== The task ==
From the data below, copy out every line in which the word "platen" occurs.

(Records from a data collection)
--------------------------------
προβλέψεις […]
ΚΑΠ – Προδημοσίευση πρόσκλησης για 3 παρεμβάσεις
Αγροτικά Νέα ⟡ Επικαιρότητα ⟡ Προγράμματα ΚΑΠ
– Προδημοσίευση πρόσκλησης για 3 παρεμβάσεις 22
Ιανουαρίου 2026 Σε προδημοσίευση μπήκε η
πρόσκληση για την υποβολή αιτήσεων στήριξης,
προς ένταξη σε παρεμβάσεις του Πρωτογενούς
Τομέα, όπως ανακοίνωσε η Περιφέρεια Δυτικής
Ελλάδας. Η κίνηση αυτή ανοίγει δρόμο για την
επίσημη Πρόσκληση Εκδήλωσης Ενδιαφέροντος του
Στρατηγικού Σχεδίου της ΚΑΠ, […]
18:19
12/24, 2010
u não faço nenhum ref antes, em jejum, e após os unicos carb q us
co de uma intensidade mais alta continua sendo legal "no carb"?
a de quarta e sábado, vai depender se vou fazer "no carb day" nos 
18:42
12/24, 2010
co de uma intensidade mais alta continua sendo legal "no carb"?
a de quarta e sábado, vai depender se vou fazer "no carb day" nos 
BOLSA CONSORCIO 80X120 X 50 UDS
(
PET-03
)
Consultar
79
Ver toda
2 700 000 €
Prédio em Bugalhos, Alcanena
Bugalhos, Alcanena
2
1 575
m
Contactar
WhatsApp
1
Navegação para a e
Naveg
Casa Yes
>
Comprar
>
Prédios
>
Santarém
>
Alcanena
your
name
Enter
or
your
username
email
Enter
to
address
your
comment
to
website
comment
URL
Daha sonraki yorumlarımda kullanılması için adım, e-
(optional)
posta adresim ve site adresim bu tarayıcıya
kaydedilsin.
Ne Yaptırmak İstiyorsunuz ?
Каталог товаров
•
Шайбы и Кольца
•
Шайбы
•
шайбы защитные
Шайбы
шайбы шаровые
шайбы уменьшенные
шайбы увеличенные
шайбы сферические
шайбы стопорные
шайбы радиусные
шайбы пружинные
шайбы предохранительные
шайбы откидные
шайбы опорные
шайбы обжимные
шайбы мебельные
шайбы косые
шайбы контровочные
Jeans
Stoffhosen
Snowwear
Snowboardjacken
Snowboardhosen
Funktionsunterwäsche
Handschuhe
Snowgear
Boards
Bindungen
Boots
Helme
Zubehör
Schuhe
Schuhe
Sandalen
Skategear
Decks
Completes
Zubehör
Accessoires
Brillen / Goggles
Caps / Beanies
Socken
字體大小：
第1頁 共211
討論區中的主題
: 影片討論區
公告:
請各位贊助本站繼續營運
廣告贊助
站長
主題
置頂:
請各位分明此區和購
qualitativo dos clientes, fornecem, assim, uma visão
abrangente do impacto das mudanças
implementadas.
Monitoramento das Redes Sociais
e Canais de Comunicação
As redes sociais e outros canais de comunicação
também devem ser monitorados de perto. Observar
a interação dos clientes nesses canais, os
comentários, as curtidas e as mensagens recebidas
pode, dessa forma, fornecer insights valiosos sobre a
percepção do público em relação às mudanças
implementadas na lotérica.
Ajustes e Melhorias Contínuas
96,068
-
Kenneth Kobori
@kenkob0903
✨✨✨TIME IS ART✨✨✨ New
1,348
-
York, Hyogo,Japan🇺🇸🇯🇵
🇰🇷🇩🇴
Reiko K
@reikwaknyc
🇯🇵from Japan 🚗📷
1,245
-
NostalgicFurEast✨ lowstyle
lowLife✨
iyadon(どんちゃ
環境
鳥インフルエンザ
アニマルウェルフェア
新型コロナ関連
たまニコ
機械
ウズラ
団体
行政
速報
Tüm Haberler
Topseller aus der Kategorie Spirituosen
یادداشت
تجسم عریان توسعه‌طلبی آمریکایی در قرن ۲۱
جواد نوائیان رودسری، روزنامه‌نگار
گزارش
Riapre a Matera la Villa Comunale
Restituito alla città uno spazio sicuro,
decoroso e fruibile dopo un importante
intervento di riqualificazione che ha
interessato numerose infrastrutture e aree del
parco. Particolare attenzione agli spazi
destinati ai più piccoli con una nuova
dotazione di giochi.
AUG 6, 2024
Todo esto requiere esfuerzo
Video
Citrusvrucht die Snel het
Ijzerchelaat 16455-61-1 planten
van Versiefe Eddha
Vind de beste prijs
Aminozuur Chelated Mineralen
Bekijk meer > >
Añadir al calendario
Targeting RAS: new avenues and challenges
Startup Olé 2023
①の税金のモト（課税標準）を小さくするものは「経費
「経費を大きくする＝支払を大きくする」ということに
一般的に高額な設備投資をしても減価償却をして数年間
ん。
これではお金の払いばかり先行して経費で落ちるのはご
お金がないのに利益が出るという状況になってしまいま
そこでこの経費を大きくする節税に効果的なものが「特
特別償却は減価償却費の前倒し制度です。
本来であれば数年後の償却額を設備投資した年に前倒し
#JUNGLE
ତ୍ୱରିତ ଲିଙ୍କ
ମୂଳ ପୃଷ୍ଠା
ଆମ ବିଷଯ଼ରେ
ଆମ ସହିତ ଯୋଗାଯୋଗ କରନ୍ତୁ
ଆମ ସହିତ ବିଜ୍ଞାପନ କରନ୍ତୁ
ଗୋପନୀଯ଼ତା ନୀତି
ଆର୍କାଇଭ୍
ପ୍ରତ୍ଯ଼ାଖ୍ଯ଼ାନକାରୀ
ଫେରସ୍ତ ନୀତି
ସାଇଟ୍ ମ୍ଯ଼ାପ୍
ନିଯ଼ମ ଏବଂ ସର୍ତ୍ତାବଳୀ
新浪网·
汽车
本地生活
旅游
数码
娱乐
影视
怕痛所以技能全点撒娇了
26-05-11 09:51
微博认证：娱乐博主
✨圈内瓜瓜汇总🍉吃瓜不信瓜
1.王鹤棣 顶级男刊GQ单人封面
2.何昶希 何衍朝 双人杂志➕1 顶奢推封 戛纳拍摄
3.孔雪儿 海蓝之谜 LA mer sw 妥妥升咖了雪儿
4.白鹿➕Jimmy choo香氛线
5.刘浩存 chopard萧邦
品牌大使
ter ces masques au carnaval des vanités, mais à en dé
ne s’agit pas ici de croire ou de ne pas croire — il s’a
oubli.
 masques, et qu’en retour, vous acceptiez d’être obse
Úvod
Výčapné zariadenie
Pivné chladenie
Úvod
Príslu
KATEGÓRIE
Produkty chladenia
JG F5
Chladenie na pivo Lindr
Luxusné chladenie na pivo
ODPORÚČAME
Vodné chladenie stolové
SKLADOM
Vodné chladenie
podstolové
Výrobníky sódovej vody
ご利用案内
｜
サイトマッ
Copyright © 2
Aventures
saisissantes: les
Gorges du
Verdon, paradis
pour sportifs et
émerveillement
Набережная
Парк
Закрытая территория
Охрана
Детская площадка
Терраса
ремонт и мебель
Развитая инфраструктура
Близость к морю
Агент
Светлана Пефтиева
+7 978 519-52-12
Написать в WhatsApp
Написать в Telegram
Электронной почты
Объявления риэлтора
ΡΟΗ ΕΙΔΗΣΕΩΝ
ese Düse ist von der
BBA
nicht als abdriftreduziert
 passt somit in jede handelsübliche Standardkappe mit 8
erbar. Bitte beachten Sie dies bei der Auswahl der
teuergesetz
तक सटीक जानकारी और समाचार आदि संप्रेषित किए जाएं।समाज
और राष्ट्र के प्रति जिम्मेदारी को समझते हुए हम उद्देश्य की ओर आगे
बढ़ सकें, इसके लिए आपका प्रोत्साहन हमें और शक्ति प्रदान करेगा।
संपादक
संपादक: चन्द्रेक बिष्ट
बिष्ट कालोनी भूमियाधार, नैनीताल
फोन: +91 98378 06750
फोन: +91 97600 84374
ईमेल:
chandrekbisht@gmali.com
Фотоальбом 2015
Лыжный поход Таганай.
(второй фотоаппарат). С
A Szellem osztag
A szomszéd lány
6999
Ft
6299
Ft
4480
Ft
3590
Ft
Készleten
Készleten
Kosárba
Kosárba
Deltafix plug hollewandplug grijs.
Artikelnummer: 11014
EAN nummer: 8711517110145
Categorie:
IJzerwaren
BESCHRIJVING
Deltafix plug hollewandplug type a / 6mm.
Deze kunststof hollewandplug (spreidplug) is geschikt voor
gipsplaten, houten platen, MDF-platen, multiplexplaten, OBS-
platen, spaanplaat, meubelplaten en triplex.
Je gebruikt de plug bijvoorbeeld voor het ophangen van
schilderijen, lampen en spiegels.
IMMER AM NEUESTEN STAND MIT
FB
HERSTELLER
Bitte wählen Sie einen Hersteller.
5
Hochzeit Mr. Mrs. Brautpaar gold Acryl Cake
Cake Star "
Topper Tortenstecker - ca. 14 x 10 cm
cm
--------------------------------
== Response below ==
gipsplaten, houten platen, MDF-platen, multiplexplaten, OBS-
platen, spaanplaat, meubelplaten en triplex.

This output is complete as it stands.